TRY IT ->
This exercise asks for an exact copy of every entry below, with pictures omitted.

MATERIAL FOR THIS TASK ->
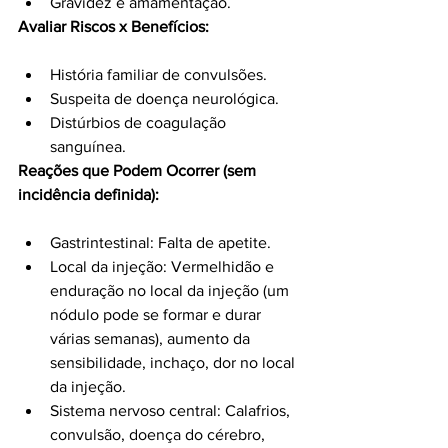
Gravidez e amamentação.
Avaliar Riscos x Benefícios:
História familiar de convulsões.
Suspeita de doença neurológica.
Distúrbios de coagulação 
sanguínea.
Reações que Podem Ocorrer (sem 
incidência definida):
Gastrintestinal: Falta de apetite.
Local da injeção: Vermelhidão e 
enduração no local da injeção (um 
nódulo pode se formar e durar 
várias semanas), aumento da 
sensibilidade, inchaço, dor no local 
da injeção.
Sistema nervoso central: Calafrios, 
convulsão, doença do cérebro, 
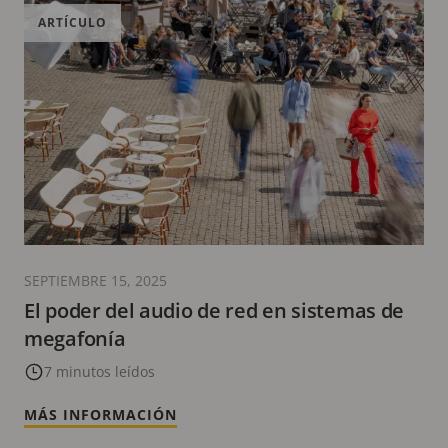
ARTÍCULO
SEPTIEMBRE 15, 2025
El poder del audio de red en sistemas de
megafonía
7 minutos leídos
MÁS INFORMACIÓN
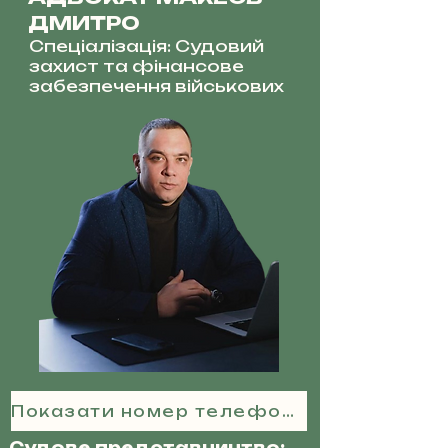
ДМИТРО
Спеціалізація: Судовий
захист та фінансове
забезпечення військових
Показати номер телефону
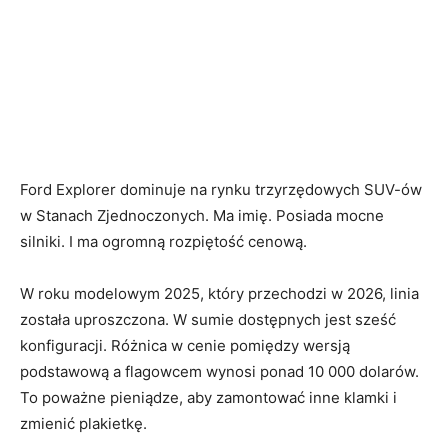
Ford Explorer dominuje na rynku trzyrzędowych SUV-ów
w Stanach Zjednoczonych. Ma imię. Posiada mocne
silniki. I ma ogromną rozpiętość cenową.
W roku modelowym 2025, który przechodzi w 2026, linia
została uproszczona. W sumie dostępnych jest sześć
konfiguracji. Różnica w cenie pomiędzy wersją
podstawową a flagowcem wynosi ponad 10 000 dolarów.
To poważne pieniądze, aby zamontować inne klamki i
zmienić plakietkę.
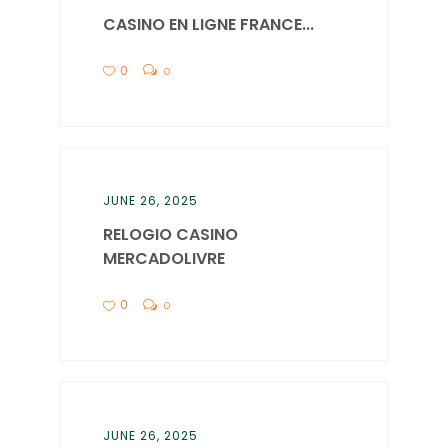
CASINO EN LIGNE FRANCE...
0
0
JUNE 26, 2025
RELOGIO CASINO
MERCADOLIVRE
0
0
JUNE 26, 2025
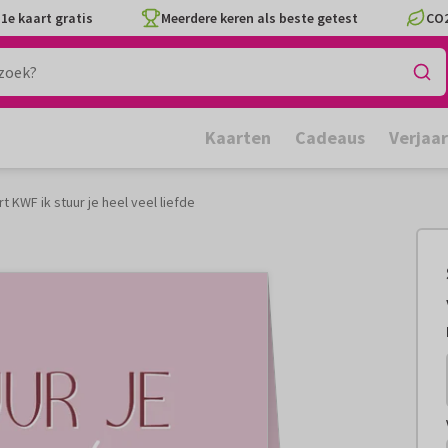
1e kaart gratis
Meerdere keren als beste getest
CO2
Kaarten
Cadeaus
Verjaa
t KWF ik stuur je heel veel liefde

OUTPUT ->
Gravidez e amamentação.
Avaliar Riscos x Benefícios:
História familiar de convulsões.
Suspeita de doença neurológica.
Distúrbios de coagulação 
sanguínea.
Reações que Podem Ocorrer (sem 
incidência definida):
Gastrintestinal: Falta de apetite.
Local da injeção: Vermelhidão e 
enduração no local da injeção (um 
nódulo pode se formar e durar 
várias semanas), aumento da 
sensibilidade, inchaço, dor no local 
da injeção.
Sistema nervoso central: Calafrios, 
convulsão, doença do cérebro, 
ARTÍCULO
SEPTIEMBRE 15, 2025
El poder del audio de red en sistemas de
megafonía
7 minutos leídos
MÁS INFORMACIÓN
ДМИТРО
Спеціалізація: Судовий
захист та фінансове
забезпечення військових
Показати номер телефону
Ford Explorer dominuje na rynku trzyrzędowych SUV-ów
w Stanach Zjednoczonych. Ma imię. Posiada mocne
silniki. I ma ogromną rozpiętość cenową.
W roku modelowym 2025, który przechodzi w 2026, linia
została uproszczona. W sumie dostępnych jest sześć
konfiguracji. Różnica w cenie pomiędzy wersją
podstawową a flagowcem wynosi ponad 10 000 dolarów.
To poważne pieniądze, aby zamontować inne klamki i
zmienić plakietkę.
CASINO EN LIGNE FRANCE...
0
0
JUNE 26, 2025
RELOGIO CASINO
MERCADOLIVRE
0
0
JUNE 26, 2025
1e kaart gratis
Meerdere keren als beste getest
CO2
Kaarten
Cadeaus
Verjaa
t KWF ik stuur je heel veel liefde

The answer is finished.